L'accord imparfait
Préambule
Dans le texte qui suit, les noms sont fictifs puisque toute ressemblance avec des faits existants est bien réelle et que je ne voudrais pas par le texte qui suit nuire à qui que ce soit et sûrement pas à mes amis vignerons que j’appellerai donc Marc et Sophie pour l’occasion et qui ne sont strictement pour rien dans ce qui suit, les seuls à porter une responsabilité étant le patron du restaurant et bien évidemment son jeune sommelier.
Et si j’écris ce qui va suivre, c’est pour faire rire et rien que cela, tout simplement parce qu’il faut savoir prendre du recul avec ses mésaventures.
L’accord imparfait
Imaginez-vous l’idée du paradis…. Imaginez-moi ainsi que ma femme et une bonne dizaine de mes potes œnophiles rayonnant de bonheur à partager notre repas avec Marc et Sophie, jeunes et talentueux vignerons de Rieslingheim dans le nouvel étoilé bibendum du même village que de nombreuses personnes avisées nous avaient particulièrement conseillé pour la cuisine et... les vins.

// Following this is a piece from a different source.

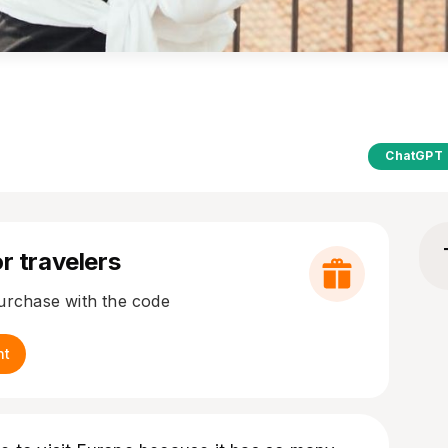
ChatGPT
r travelers
purchase with the code
nt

Nous voilà donc entrant dans le Nirvana où d’emblée, il nous semble que le patron, originellement décrit comme un actif primaire sautillant, a l'air d'emblée un tantinet dépressif. On a conclu, le lendemain, que cet état léthargique devait être consécutif aux commentaires de sa clientèle, si du moins, nos prédécesseurs avaient eu à subir le même traitement que nous.

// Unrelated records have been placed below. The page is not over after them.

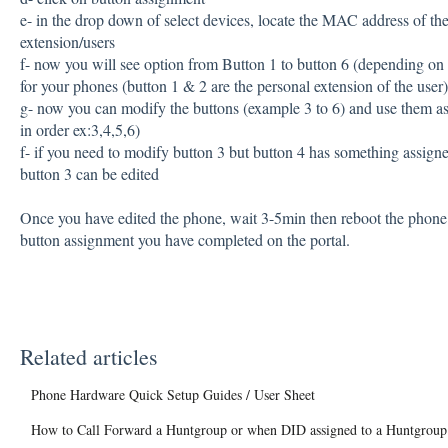
e- in the drop down of select devices, locate the MAC address of th
extension/users
f- now you will see option from Button 1 to button 6 (depending on
for your phones (button 1 & 2 are the personal extension of the user)
g- now you can modify the buttons (example 3 to 6) and use them a
in order ex:3,4,5,6)
f- if you need to modify button 3 but button 4 has something assigne
button 3 can be edited
Once you have edited the phone, wait 3-5min then reboot the phon
button assignment you have completed on the portal.
Related articles
Phone Hardware Quick Setup Guides / User Sheet
How to Call Forward a Huntgroup or when DID assigned to a Huntgroup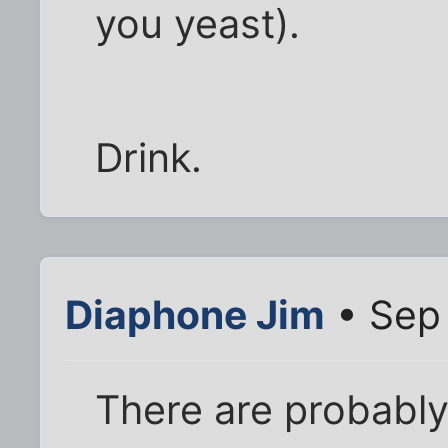
you yeast).
Drink.
Diaphone Jim
• Sep 
There are probably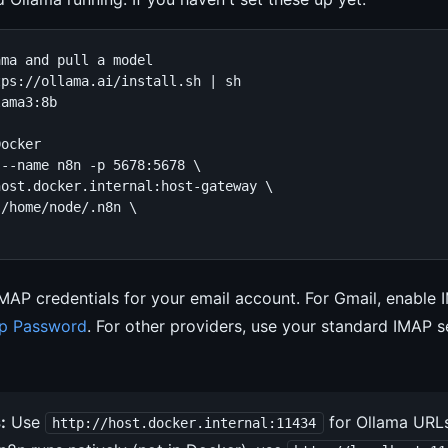
ma and pull a model

ps://ollama.ai/install.sh | sh

ama3:8b

ocker

--name n8n -p 5678:5678 \

ost.docker.internal:host-gateway \

/home/node/.n8n \

IMAP credentials for your email account. For Gmail, enable 
p Password
. For other providers, use your standard IMAP s
:
Use
for Ollama URLs
http://host.docker.internal:11434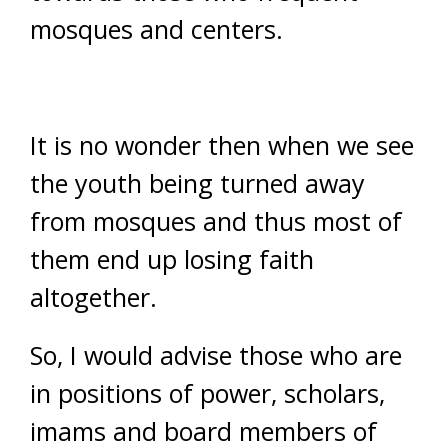
mosques and centers.
It is no wonder then when we see
the youth being turned away
from mosques and thus most of
them end up losing faith
altogether.
So, I would advise those who are
in positions of power, scholars,
imams and board members of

La suite est très bon enfant puisque on nous laisse nous placer à notre guise, soit, évidemment, moi entouré de ma petite femme et de Sophie avec Marc en face ... le nirvana je vous dis!
Arrive la mise en bouche où la gentille dame de service oublie d'abord de nous décrire le contenu. Quand on la rattrape, plusieurs minutes plus tard, pour tenter de savoir ce que l’on est sensé déguster, la donzelle fait appel à un copion pour nous décrire la bête constituée de… trois petites verrines.... Gageons que le chef venait de faire une nouvelle création quelques minutes auparavant…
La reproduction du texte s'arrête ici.